If you have time before the call, open a document to type notes on what your member says. If a member calls you to freak out, take notes on whatever you can. But don’t let note-taking distract you from active listening.
Ask for their ideal outcome.
Don’t assume you know what they want. You won’t know what they want as an ideal outcome until you ask. Often, unhappy members request less than you’d be willing to give them. And if they demand more, you can always tell them you need to regroup and will follow up.
Let them know you’ll follow up shortly (and then do it).
You probably can’t resolve every problem during the initial call — that’s OK, but be sure to give members an estimate on when they’ll hear back from you.
Get additional information from your team to know what happened.
Odds are that you don’t know all the details of what went wrong. Once you’ve calmed the member down and promised to follow up, ask your team what happened.
Your goal is to piece together a picture of what happened — the specific problem as well as the cause. You’ll use this information to follow up with the member.
Update your member on the plan from there.
Based on what you find, let your member know your plan to fix things — based on his ideal outcome and what you’re willing to do.
Sometimes you’ll find your chamber had nothing to do with the freakout. In that case, point him to the appropriate resource. Since he is a valued member, it may be worth doing some of the legwork for him.
If you can’t fix what caused the freakout in one step, keep your member updated. This is one of the few times you shouldn’t delegate things — if you’re the person who handled the initial call, you should “own” communication with the member until he is satisfied with the outcome. If the member has to re-explain things to someone new, it’s just going to frustrate him further.
Later, discuss how to prevent similar situations in the future.
Above-average chambers are committed to continuous improvement. This means learning from your mistakes — and from your successes.
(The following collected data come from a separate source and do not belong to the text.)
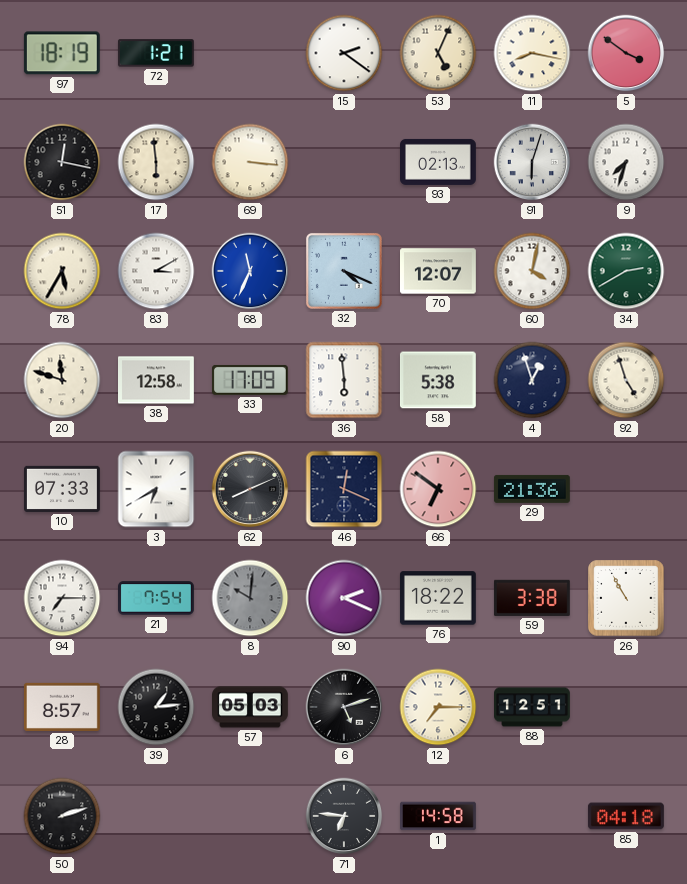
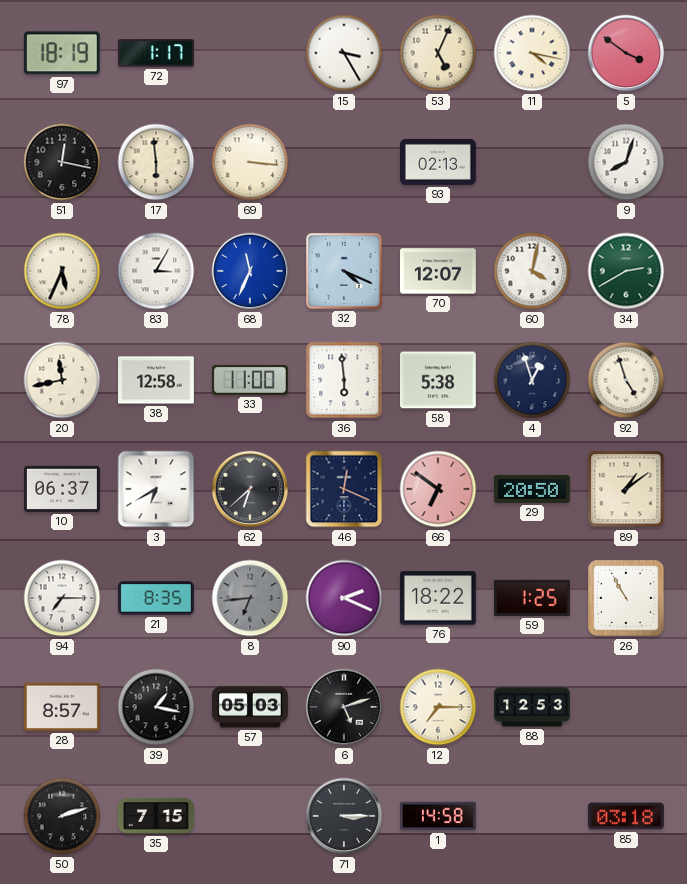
72: 1:21 -> 1:17
15: 2:21 -> 3:25
11: 8:17 -> 4:17
91: 6:03 -> none
9: 7:33 -> 8:03
78: 5:35 -> 5:34
83: 3:10 -> 3:05
20: 11:48 -> 11:43
33: 17:09 -> 11:00
10: 07:33 -> 06:37
62: 8:11 -> 6:38
29: 21:36 -> 20:50
89: none -> 1:09
21: 7:54 -> 8:35
8: 10:01 -> 6:44
59: 3:38 -> 1:25
39: 1:14 -> 1:17
88: 12:51 -> 12:53
35: none -> 7:15
71: 6:46 -> 3:15
85: 04:18 -> 03:18
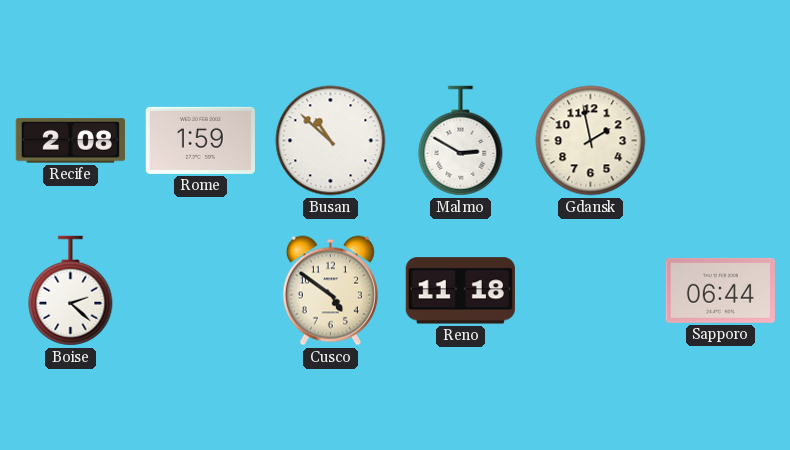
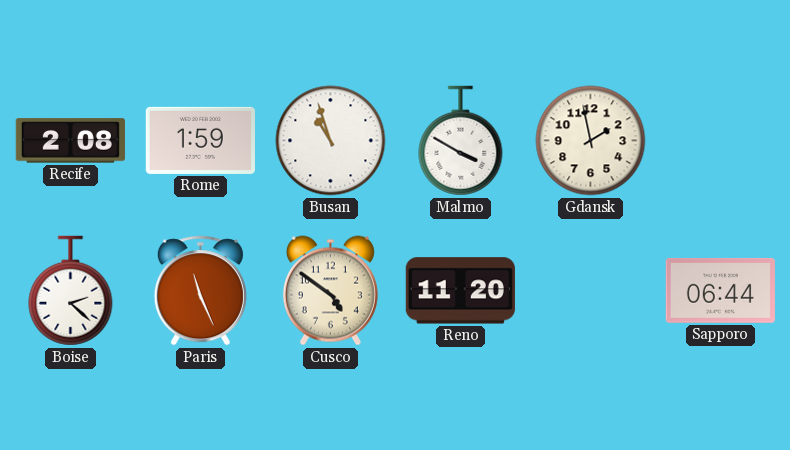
Busan: 10:52 -> 10:57
Malmo: 2:50 -> 3:50
Paris: none -> 11:26
Reno: 11:18 -> 11:20
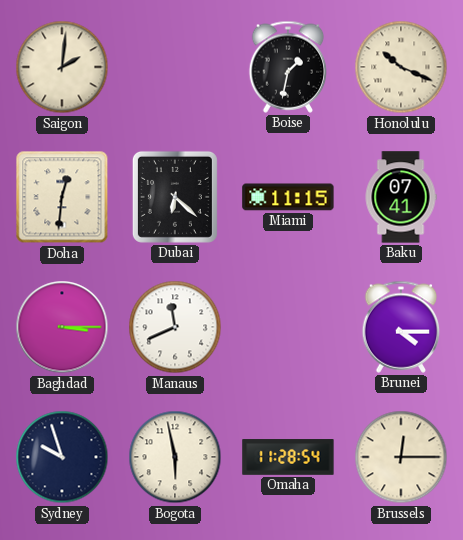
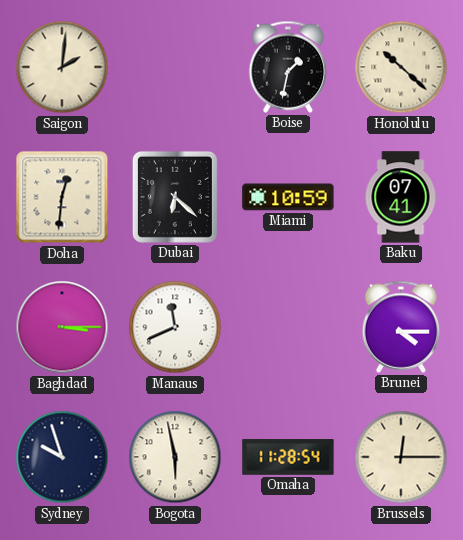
Honolulu: 10:19 -> 10:22
Miami: 11:15 -> 10:59
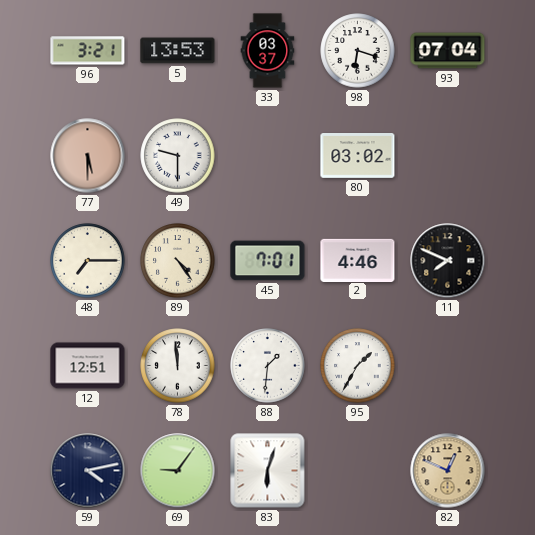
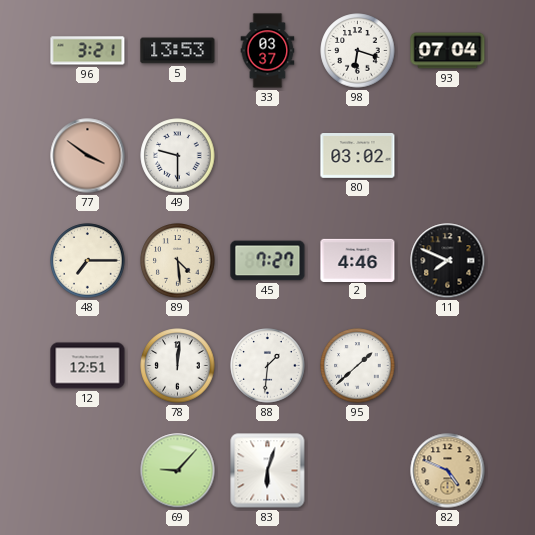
77: 5:30 -> 3:51
89: 4:24 -> 4:29
45: 7:01 -> 7:27
78: 11:59 -> 12:01
95: 1:35 -> 1:38
59: 4:13 -> none
69: 9:06 -> 9:07
82: 12:49 -> 4:49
Do a debrief with your team (three simple questions: what worked, what didn’t work, and what to do differently next time).
Are you seeing a pattern behind several member freakouts? In my experience, most chamber problems are symptoms of a larger systems failure. If your member freakouts are caused by systems problems, you need to fix the system to stop the freakouts.
Share this process with your team so they can start solving problems before they get to you.
Coach your team on handling problems themselves. Once you do this, the less you’ll get sucked into solving things every time. It’s part of making yourself “irrelevant” as a chamber leader.
If you don’t trust your employees to handle problems themselves, they’ll never take responsibility for solving the problems. Talk through how you handle member freakouts, and let your employees listen-in as you solve issues with unhappy member.
It may not happen overnight, but you’ll make life easier for yourself — and help your employees grow.